:: Material provided ::
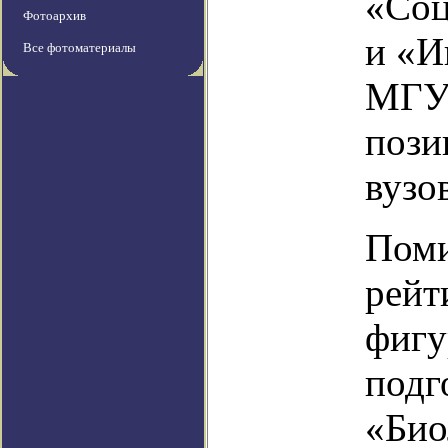
«Соц
Фотоархив
и «И
Все фотоматериалы
МГУ 
пози
вузо
Поми
рейт
фигу
подг
«Био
:::
*Work request*
Return the full listing above verbatim, please, but without its images.

*Answer to the problem*
«Соц
Фотоархив
и «И
Все фотоматериалы
МГУ 
пози
вузо
Поми
рейт
фигу
подг
«Био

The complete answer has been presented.